(Page-level text extractions)
◆ ◆ ◆
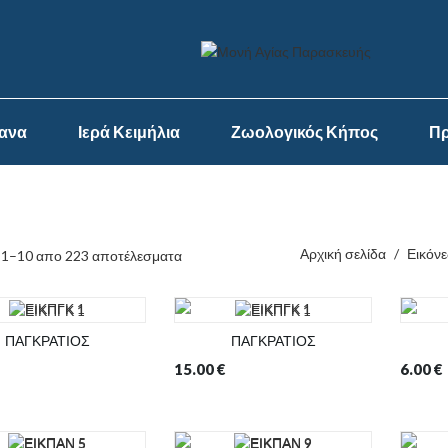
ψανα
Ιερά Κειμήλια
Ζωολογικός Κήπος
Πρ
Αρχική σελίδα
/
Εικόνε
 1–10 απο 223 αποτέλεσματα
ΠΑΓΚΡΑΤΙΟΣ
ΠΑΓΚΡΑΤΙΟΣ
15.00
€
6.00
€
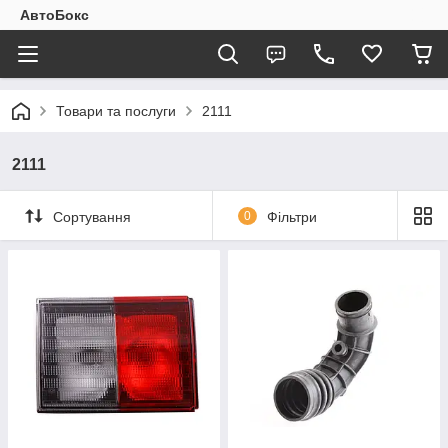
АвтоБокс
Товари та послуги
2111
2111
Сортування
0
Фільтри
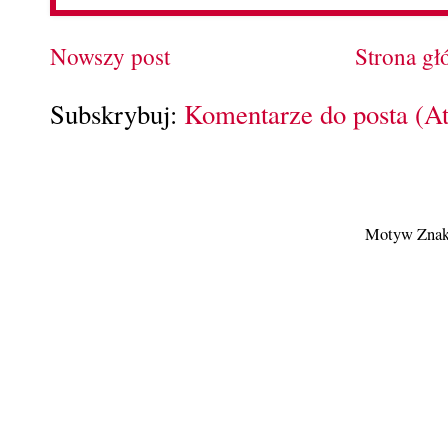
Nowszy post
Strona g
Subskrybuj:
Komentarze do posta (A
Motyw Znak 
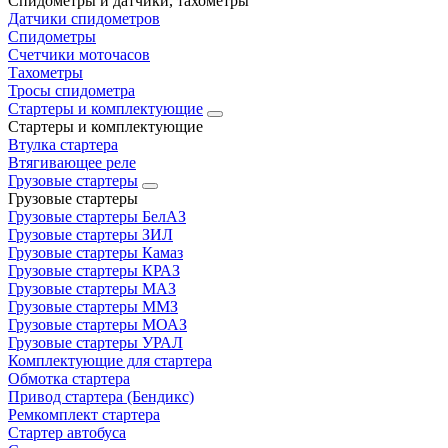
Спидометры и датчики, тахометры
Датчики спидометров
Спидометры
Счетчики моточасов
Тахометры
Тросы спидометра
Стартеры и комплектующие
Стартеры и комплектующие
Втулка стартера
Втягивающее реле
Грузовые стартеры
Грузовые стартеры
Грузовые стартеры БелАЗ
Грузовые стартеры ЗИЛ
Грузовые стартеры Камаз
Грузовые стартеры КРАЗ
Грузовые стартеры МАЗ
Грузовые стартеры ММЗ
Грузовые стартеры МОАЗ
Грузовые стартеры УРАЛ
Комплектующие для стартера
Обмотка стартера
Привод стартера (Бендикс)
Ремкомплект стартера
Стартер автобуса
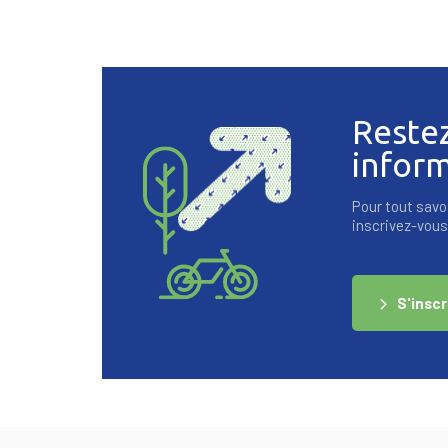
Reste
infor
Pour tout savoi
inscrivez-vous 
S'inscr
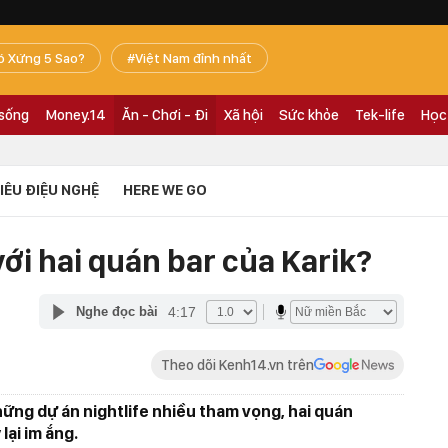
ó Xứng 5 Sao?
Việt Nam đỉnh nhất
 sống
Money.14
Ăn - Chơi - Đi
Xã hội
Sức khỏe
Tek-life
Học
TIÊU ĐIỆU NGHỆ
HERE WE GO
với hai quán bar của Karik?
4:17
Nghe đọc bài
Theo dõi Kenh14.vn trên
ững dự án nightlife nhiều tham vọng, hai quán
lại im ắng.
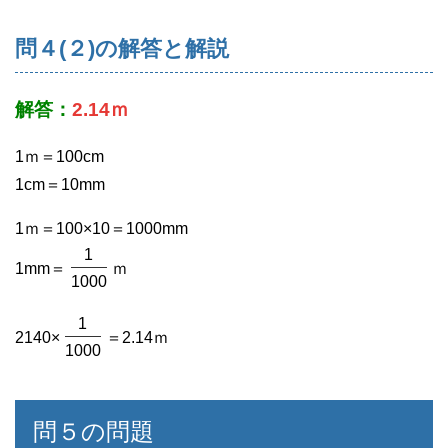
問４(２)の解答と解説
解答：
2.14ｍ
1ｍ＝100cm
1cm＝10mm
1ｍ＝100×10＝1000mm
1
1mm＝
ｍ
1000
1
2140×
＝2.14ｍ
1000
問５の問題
◆ ◆ ◆
TASK OBJECTIVE - All that is wanted is an exact copy of the lines from the line bearing "Việt Nam đỉnh nhất" through the final line of the entries, including both ends but no pictures.

COMPLETED TASK -
Việt Nam đỉnh nhất
 sống
Money.14
Ăn - Chơi - Đi
Xã hội
Sức khỏe
Tek-life
Học
TIÊU ĐIỆU NGHỆ
HERE WE GO
với hai quán bar của Karik?
4:17
Nghe đọc bài
Theo dõi Kenh14.vn trên
ững dự án nightlife nhiều tham vọng, hai quán
lại im ắng.
問４(２)の解答と解説
解答：
2.14ｍ
1ｍ＝100cm
1cm＝10mm
1ｍ＝100×10＝1000mm
1
1mm＝
ｍ
1000
1
2140×
＝2.14ｍ
1000
問５の問題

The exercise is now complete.